'Nail 32' film tells story of start of cowboy churches
First Church of God will host a screening of JC Films' latest film, "Nail 32," at 7:30 p.m. Aug. 13 at the church, 1905 NW Smith. The film is a fictional story on how the cowboy church was started.
JC Films tours with its faith-based, family-friendly films across the United States, screening the films in churches and nonprofits while speaking with congregations about Christian entertainment. Jason Campbell, president of JC Films and writer/producer of "Nail 32," has toured his films for 5-6 years starting with the production company's first film "Finding Faith." Campbell and his team write, produce and screen all the company's films, furthering the ministry of faith-based films across the country.
The idea for "Nail 32" came when Campbell and his team screened one of their films at a cowboy church.

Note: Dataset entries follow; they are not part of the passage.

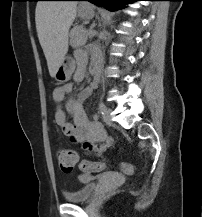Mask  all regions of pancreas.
Here are the masks:
<instances>
[{
  "mask_svg": "<svg viewBox=\"0 0 202 217\" xmlns=\"http://www.w3.org/2000/svg\"><path fill=\"white\" fill-rule=\"evenodd\" d=\"M89 33L83 30L82 26L74 27L70 32V45L72 47H79L86 43Z\"/></svg>",
  "mask_w": 202,
  "mask_h": 217,
  "instance_id": "1",
  "label": "pancreas"
}]
</instances>
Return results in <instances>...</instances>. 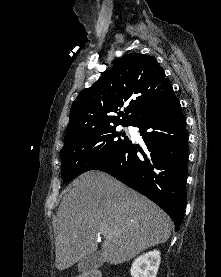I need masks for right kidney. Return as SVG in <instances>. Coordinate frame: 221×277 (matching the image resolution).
Instances as JSON below:
<instances>
[{"instance_id": "obj_1", "label": "right kidney", "mask_w": 221, "mask_h": 277, "mask_svg": "<svg viewBox=\"0 0 221 277\" xmlns=\"http://www.w3.org/2000/svg\"><path fill=\"white\" fill-rule=\"evenodd\" d=\"M160 261V252L158 250L150 251L137 257L130 269L131 276L156 277Z\"/></svg>"}]
</instances>
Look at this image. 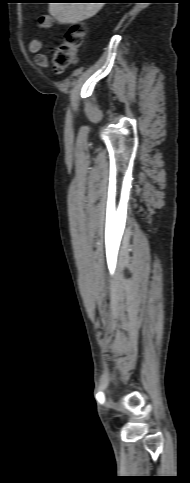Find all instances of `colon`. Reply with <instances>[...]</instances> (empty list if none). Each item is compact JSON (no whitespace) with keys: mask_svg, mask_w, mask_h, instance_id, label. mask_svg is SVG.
<instances>
[{"mask_svg":"<svg viewBox=\"0 0 190 483\" xmlns=\"http://www.w3.org/2000/svg\"><path fill=\"white\" fill-rule=\"evenodd\" d=\"M85 26L74 23L65 34L64 41L52 52L53 69L57 74L63 73L76 62V56L83 43Z\"/></svg>","mask_w":190,"mask_h":483,"instance_id":"obj_1","label":"colon"}]
</instances>
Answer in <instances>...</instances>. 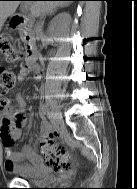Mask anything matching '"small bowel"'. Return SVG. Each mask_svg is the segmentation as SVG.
Returning <instances> with one entry per match:
<instances>
[{
  "label": "small bowel",
  "instance_id": "obj_1",
  "mask_svg": "<svg viewBox=\"0 0 137 189\" xmlns=\"http://www.w3.org/2000/svg\"><path fill=\"white\" fill-rule=\"evenodd\" d=\"M29 73H33L36 80H41L42 78L39 70L32 71L28 67L21 70L20 77L23 79ZM26 109L27 103L21 95L16 96L15 106H11L6 99H0V139L4 147V168L11 174H27L42 163L40 155L30 147H24L20 152L13 149L15 140L21 136ZM19 120L20 124L18 125ZM41 133L44 140L52 137L56 143L57 133L52 132L48 125H43ZM25 159L29 163H25Z\"/></svg>",
  "mask_w": 137,
  "mask_h": 189
}]
</instances>
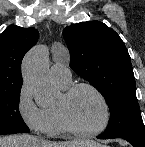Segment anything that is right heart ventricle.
Masks as SVG:
<instances>
[{
    "instance_id": "e07e8e85",
    "label": "right heart ventricle",
    "mask_w": 145,
    "mask_h": 147,
    "mask_svg": "<svg viewBox=\"0 0 145 147\" xmlns=\"http://www.w3.org/2000/svg\"><path fill=\"white\" fill-rule=\"evenodd\" d=\"M58 86L65 90L69 83H59L57 82ZM48 117L49 127H48V134L51 136H57L66 133V130L62 126L55 106H49L44 108Z\"/></svg>"
}]
</instances>
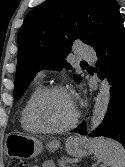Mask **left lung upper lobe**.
I'll return each instance as SVG.
<instances>
[{"label": "left lung upper lobe", "mask_w": 125, "mask_h": 167, "mask_svg": "<svg viewBox=\"0 0 125 167\" xmlns=\"http://www.w3.org/2000/svg\"><path fill=\"white\" fill-rule=\"evenodd\" d=\"M120 16L115 0H46L28 12L17 37L14 98L23 95L40 69H70L65 57L72 42L96 46Z\"/></svg>", "instance_id": "left-lung-upper-lobe-1"}]
</instances>
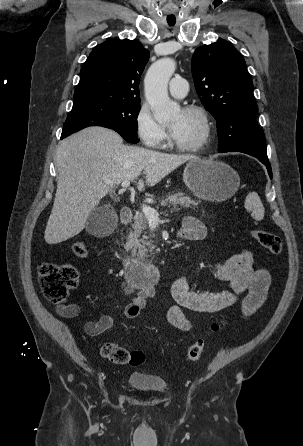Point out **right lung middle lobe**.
<instances>
[{"label":"right lung middle lobe","instance_id":"obj_1","mask_svg":"<svg viewBox=\"0 0 303 446\" xmlns=\"http://www.w3.org/2000/svg\"><path fill=\"white\" fill-rule=\"evenodd\" d=\"M139 103L110 101L72 108L61 134L62 138L89 126H103L118 132L125 140L137 143Z\"/></svg>","mask_w":303,"mask_h":446}]
</instances>
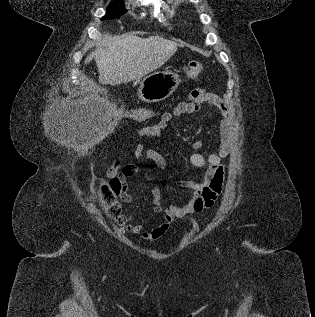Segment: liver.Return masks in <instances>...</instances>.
<instances>
[{
	"label": "liver",
	"instance_id": "6515ba94",
	"mask_svg": "<svg viewBox=\"0 0 315 317\" xmlns=\"http://www.w3.org/2000/svg\"><path fill=\"white\" fill-rule=\"evenodd\" d=\"M105 38L108 46L97 47L84 61L88 64L95 59L99 83L105 85H118L141 79L160 68L175 54L179 46L176 42L159 36L140 38L123 35Z\"/></svg>",
	"mask_w": 315,
	"mask_h": 317
}]
</instances>
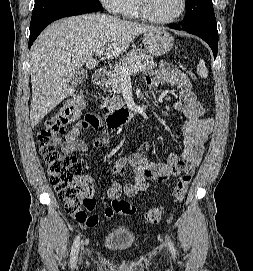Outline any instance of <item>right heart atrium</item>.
Listing matches in <instances>:
<instances>
[{
  "mask_svg": "<svg viewBox=\"0 0 253 271\" xmlns=\"http://www.w3.org/2000/svg\"><path fill=\"white\" fill-rule=\"evenodd\" d=\"M101 3L111 12L119 13L122 10L125 0H100Z\"/></svg>",
  "mask_w": 253,
  "mask_h": 271,
  "instance_id": "d8ad5b80",
  "label": "right heart atrium"
}]
</instances>
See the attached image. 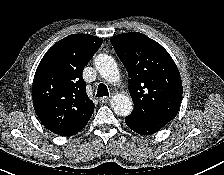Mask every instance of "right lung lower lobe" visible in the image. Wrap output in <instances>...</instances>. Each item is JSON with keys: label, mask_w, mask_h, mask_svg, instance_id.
I'll return each mask as SVG.
<instances>
[{"label": "right lung lower lobe", "mask_w": 224, "mask_h": 175, "mask_svg": "<svg viewBox=\"0 0 224 175\" xmlns=\"http://www.w3.org/2000/svg\"><path fill=\"white\" fill-rule=\"evenodd\" d=\"M87 122H85L84 124H81V125L73 128V129H71V130H69V131H67V132H65L63 134H60V135L61 136H71V135H74V134L78 133L80 130H82L85 127V125L87 124Z\"/></svg>", "instance_id": "obj_1"}]
</instances>
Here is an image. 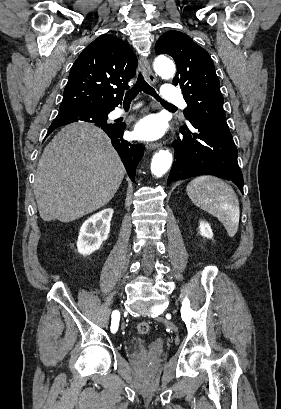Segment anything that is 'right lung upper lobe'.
Wrapping results in <instances>:
<instances>
[{"instance_id":"obj_1","label":"right lung upper lobe","mask_w":281,"mask_h":409,"mask_svg":"<svg viewBox=\"0 0 281 409\" xmlns=\"http://www.w3.org/2000/svg\"><path fill=\"white\" fill-rule=\"evenodd\" d=\"M136 67L137 58L125 42L112 35L98 37L74 62L60 109L113 110Z\"/></svg>"}]
</instances>
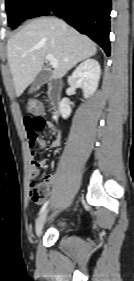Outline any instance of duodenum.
<instances>
[{
	"instance_id": "duodenum-1",
	"label": "duodenum",
	"mask_w": 134,
	"mask_h": 281,
	"mask_svg": "<svg viewBox=\"0 0 134 281\" xmlns=\"http://www.w3.org/2000/svg\"><path fill=\"white\" fill-rule=\"evenodd\" d=\"M62 92V84L59 81H53L48 86V99L52 107L56 110L59 106Z\"/></svg>"
}]
</instances>
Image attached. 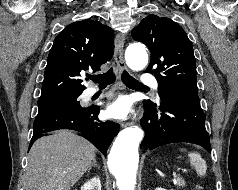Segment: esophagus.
I'll return each mask as SVG.
<instances>
[{"instance_id": "1", "label": "esophagus", "mask_w": 238, "mask_h": 190, "mask_svg": "<svg viewBox=\"0 0 238 190\" xmlns=\"http://www.w3.org/2000/svg\"><path fill=\"white\" fill-rule=\"evenodd\" d=\"M125 36L122 33H118L115 38V51H114V59L117 65V69L119 72H122L126 69V64L124 61L123 47H124ZM132 123L126 122L121 123V127H127Z\"/></svg>"}]
</instances>
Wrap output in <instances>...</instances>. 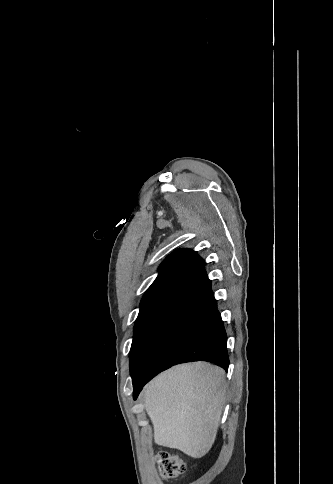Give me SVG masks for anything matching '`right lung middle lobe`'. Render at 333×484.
<instances>
[{"label":"right lung middle lobe","instance_id":"right-lung-middle-lobe-1","mask_svg":"<svg viewBox=\"0 0 333 484\" xmlns=\"http://www.w3.org/2000/svg\"><path fill=\"white\" fill-rule=\"evenodd\" d=\"M159 302L147 303L140 306V312L134 326V337L130 351V371L131 375L140 359V351L148 323Z\"/></svg>","mask_w":333,"mask_h":484}]
</instances>
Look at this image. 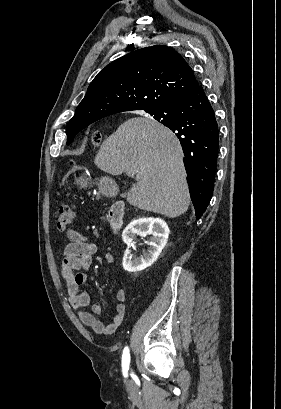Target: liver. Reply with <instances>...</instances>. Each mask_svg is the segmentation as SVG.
<instances>
[{"instance_id":"liver-1","label":"liver","mask_w":281,"mask_h":409,"mask_svg":"<svg viewBox=\"0 0 281 409\" xmlns=\"http://www.w3.org/2000/svg\"><path fill=\"white\" fill-rule=\"evenodd\" d=\"M182 156L172 130L153 118L135 116L102 142L94 162L109 174L136 178L127 192L129 205L174 219L190 205Z\"/></svg>"}]
</instances>
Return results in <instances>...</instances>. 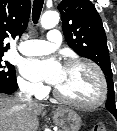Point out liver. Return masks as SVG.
<instances>
[{"label": "liver", "instance_id": "obj_1", "mask_svg": "<svg viewBox=\"0 0 117 131\" xmlns=\"http://www.w3.org/2000/svg\"><path fill=\"white\" fill-rule=\"evenodd\" d=\"M43 109L0 94V131H37Z\"/></svg>", "mask_w": 117, "mask_h": 131}]
</instances>
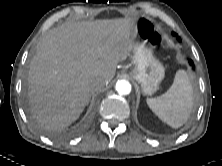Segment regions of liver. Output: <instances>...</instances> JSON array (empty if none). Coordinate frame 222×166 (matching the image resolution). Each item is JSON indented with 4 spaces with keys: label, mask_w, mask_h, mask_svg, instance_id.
Returning a JSON list of instances; mask_svg holds the SVG:
<instances>
[{
    "label": "liver",
    "mask_w": 222,
    "mask_h": 166,
    "mask_svg": "<svg viewBox=\"0 0 222 166\" xmlns=\"http://www.w3.org/2000/svg\"><path fill=\"white\" fill-rule=\"evenodd\" d=\"M135 28L131 18L67 22L41 37L28 76L29 103L41 127L64 130L79 118L93 83H109L130 56Z\"/></svg>",
    "instance_id": "obj_1"
}]
</instances>
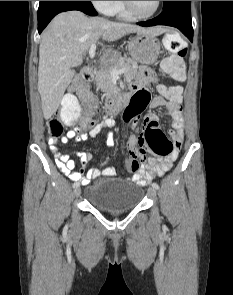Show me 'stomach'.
I'll use <instances>...</instances> for the list:
<instances>
[{"label":"stomach","mask_w":233,"mask_h":295,"mask_svg":"<svg viewBox=\"0 0 233 295\" xmlns=\"http://www.w3.org/2000/svg\"><path fill=\"white\" fill-rule=\"evenodd\" d=\"M128 50L136 62L152 65L158 60L160 44L152 34L137 33L130 37Z\"/></svg>","instance_id":"1"}]
</instances>
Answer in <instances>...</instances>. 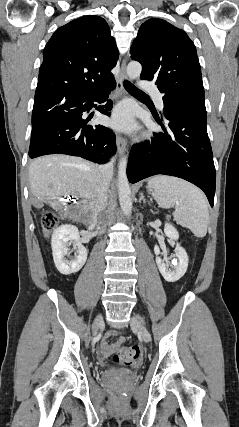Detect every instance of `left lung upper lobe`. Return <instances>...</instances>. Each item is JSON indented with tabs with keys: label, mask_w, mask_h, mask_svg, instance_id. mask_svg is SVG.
I'll return each mask as SVG.
<instances>
[{
	"label": "left lung upper lobe",
	"mask_w": 239,
	"mask_h": 427,
	"mask_svg": "<svg viewBox=\"0 0 239 427\" xmlns=\"http://www.w3.org/2000/svg\"><path fill=\"white\" fill-rule=\"evenodd\" d=\"M130 53L142 64L141 79L154 80L165 97L205 109L196 48L184 31L151 18L140 26Z\"/></svg>",
	"instance_id": "left-lung-upper-lobe-1"
}]
</instances>
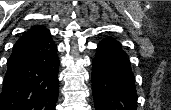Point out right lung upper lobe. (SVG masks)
Here are the masks:
<instances>
[{"label":"right lung upper lobe","mask_w":171,"mask_h":110,"mask_svg":"<svg viewBox=\"0 0 171 110\" xmlns=\"http://www.w3.org/2000/svg\"><path fill=\"white\" fill-rule=\"evenodd\" d=\"M48 33L49 30L42 25L31 28L15 43L13 51L44 37Z\"/></svg>","instance_id":"cb5924a9"}]
</instances>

"We had never been to a cowboy church before," Campbell said. "We showed one of our movies there and we were just kind of blown away with the whole western philosophy of worship and just the different style of church it was. The more we talked to the people there, the more we got interested in doing a Western-type movie. So I came across how the cowboy church really started in the rodeos and then the farms and the rural areas and now there's 16,000 of them around the United States. So it's just a story about a family, a pastor, that goes on the rodeo circuit to start a ministry to cowboys."
Most popular film now
Campbell said "Nail 32" is JC Films' most popular film right now, and he's screening the film between 40-58 times a month. Most of the screenings have been in Oklahoma, Texas and Colorado and the screenings aren't only taking place in cowboy churches. Campbell believes the film has been successful because there's a deep, rich connection to the western culture within those midwestern areas. And as of the last decade, Campbell believes Hollywood has done a poor job of portraying family-oriented western films.